» What to produce
A complete answer includes every line below with the word "chart".

» Information supplied

Segment Open

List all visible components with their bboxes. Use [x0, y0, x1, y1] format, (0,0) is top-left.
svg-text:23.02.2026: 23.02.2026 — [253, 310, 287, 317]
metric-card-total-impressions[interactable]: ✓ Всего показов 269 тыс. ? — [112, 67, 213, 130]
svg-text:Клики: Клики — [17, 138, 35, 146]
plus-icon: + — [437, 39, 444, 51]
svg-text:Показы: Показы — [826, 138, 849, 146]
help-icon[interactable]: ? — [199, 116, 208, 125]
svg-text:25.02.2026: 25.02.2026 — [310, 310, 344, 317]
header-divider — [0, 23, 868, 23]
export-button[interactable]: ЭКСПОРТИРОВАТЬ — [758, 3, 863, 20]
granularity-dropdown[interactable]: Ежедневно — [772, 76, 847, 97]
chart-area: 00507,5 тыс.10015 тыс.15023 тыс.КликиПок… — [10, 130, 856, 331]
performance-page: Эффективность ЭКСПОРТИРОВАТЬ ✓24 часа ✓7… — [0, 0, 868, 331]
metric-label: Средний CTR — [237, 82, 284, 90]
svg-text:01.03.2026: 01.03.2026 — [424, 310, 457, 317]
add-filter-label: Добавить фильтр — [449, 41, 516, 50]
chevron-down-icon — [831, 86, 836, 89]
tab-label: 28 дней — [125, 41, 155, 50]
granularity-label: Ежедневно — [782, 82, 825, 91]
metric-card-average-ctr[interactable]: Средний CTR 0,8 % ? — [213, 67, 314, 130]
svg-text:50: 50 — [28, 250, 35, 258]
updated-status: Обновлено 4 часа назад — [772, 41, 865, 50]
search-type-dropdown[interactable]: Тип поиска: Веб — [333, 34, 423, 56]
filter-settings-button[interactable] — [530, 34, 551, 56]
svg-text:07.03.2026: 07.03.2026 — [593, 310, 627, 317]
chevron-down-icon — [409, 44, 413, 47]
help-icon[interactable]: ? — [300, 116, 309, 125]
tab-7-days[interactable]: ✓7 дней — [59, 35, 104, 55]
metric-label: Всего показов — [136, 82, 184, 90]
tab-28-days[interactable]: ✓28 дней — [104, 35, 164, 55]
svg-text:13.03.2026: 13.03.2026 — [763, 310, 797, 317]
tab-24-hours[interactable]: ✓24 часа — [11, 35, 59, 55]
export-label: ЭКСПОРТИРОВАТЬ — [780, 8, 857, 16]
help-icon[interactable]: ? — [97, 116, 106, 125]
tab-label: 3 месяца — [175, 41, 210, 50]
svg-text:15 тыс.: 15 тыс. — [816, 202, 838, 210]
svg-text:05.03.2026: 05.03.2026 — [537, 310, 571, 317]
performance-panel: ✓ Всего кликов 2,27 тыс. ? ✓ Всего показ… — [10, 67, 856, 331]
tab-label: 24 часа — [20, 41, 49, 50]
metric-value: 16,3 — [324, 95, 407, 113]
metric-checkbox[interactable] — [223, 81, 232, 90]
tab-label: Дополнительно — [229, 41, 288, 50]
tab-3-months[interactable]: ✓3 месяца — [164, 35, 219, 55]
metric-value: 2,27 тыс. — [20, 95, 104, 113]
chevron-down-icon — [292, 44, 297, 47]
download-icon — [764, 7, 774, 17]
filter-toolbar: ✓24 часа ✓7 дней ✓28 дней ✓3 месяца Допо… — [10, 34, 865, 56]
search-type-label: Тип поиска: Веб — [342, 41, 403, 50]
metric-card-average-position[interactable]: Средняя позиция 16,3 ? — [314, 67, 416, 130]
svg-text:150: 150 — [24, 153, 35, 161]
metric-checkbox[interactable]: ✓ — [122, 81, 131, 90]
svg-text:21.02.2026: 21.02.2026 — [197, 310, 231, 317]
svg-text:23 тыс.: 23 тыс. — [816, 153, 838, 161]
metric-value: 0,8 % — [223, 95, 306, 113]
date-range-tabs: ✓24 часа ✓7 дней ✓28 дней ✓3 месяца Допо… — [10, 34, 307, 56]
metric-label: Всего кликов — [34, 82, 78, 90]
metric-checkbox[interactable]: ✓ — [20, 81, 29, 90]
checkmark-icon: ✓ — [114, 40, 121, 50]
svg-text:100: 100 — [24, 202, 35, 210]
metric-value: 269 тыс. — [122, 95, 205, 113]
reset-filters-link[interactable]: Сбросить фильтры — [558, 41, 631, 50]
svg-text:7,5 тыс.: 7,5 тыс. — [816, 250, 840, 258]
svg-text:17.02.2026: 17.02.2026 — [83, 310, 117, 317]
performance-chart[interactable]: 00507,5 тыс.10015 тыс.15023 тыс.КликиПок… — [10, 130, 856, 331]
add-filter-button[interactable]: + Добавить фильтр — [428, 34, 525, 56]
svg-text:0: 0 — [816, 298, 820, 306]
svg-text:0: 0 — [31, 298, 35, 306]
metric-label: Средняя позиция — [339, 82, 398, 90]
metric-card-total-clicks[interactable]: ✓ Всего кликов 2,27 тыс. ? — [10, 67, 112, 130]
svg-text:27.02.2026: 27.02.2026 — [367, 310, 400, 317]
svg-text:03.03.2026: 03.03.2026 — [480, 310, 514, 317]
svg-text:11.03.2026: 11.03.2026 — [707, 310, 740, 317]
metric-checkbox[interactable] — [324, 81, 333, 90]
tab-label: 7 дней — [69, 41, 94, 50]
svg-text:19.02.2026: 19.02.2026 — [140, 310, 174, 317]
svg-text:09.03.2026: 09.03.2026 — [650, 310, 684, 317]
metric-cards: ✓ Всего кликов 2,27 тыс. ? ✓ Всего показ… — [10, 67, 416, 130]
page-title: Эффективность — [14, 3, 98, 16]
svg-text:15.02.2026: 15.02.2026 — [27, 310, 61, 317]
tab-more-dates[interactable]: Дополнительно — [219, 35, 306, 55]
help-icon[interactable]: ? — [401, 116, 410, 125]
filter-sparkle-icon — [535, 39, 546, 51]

Segment Closed
Segment Open

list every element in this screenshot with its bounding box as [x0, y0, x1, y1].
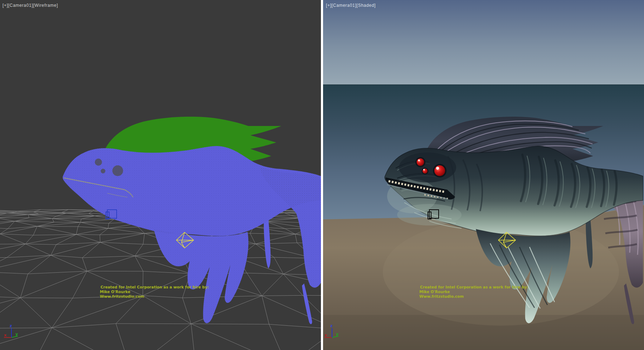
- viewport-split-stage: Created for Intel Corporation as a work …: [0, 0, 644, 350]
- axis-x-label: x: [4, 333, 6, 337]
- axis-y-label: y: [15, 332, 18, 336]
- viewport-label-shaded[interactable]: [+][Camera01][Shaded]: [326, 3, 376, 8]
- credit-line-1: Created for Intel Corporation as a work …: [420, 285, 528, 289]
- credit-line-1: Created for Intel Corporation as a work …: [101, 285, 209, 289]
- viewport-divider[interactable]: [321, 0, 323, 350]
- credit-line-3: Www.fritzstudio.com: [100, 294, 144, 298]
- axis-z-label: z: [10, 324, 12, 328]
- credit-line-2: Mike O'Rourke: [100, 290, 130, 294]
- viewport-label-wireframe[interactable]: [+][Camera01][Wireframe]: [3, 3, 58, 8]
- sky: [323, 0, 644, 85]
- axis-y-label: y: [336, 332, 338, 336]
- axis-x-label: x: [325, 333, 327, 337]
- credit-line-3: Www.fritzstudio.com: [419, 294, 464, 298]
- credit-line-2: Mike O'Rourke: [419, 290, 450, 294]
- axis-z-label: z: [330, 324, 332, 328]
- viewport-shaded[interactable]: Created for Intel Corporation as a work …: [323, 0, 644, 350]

Segment Closed

» Answer box
chart-area: 00507,5 тыс.10015 тыс.15023 тыс.КликиПок… — [10, 130, 856, 331]
performance-chart[interactable]: 00507,5 тыс.10015 тыс.15023 тыс.КликиПок… — [10, 130, 856, 331]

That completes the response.